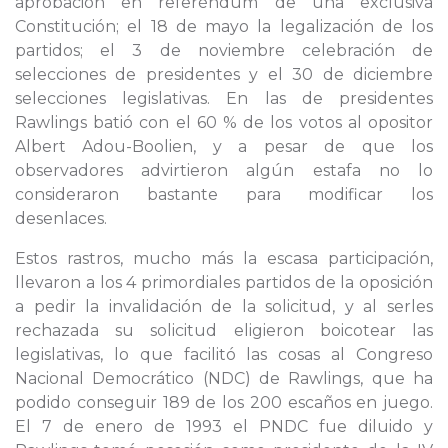
aprobación en referéndum de una exclusiva
Constitución; el 18 de mayo la legalización de los
partidos; el 3 de noviembre celebración de
selecciones de presidentes y el 30 de diciembre
selecciones legislativas. En las de presidentes
Rawlings batió con el 60 % de los votos al opositor
Albert Adou-Boolien, y a pesar de que los
observadores advirtieron algún estafa no lo
consideraron bastante para modificar los
desenlaces.
Estos rastros, mucho más la escasa participación,
llevaron a los 4 primordiales partidos de la oposición
a pedir la invalidación de la solicitud, y al serles
rechazada su solicitud eligieron boicotear las
legislativas, lo que facilitó las cosas al Congreso
Nacional Democrático (NDC) de Rawlings, que ha
podido conseguir 189 de los 200 escaños en juego.
El 7 de enero de 1993 el PNDC fue diluido y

▬▬▬

Reproduce the whole listing exactly, but not the images in it.

RESULT OF THIS TASK:
aprobación en referéndum de una exclusiva
Constitución; el 18 de mayo la legalización de los
partidos; el 3 de noviembre celebración de
selecciones de presidentes y el 30 de diciembre
selecciones legislativas. En las de presidentes
Rawlings batió con el 60 % de los votos al opositor
Albert Adou-Boolien, y a pesar de que los
observadores advirtieron algún estafa no lo
consideraron bastante para modificar los
desenlaces.
Estos rastros, mucho más la escasa participación,
llevaron a los 4 primordiales partidos de la oposición
a pedir la invalidación de la solicitud, y al serles
rechazada su solicitud eligieron boicotear las
legislativas, lo que facilitó las cosas al Congreso
Nacional Democrático (NDC) de Rawlings, que ha
podido conseguir 189 de los 200 escaños en juego.
El 7 de enero de 1993 el PNDC fue diluido y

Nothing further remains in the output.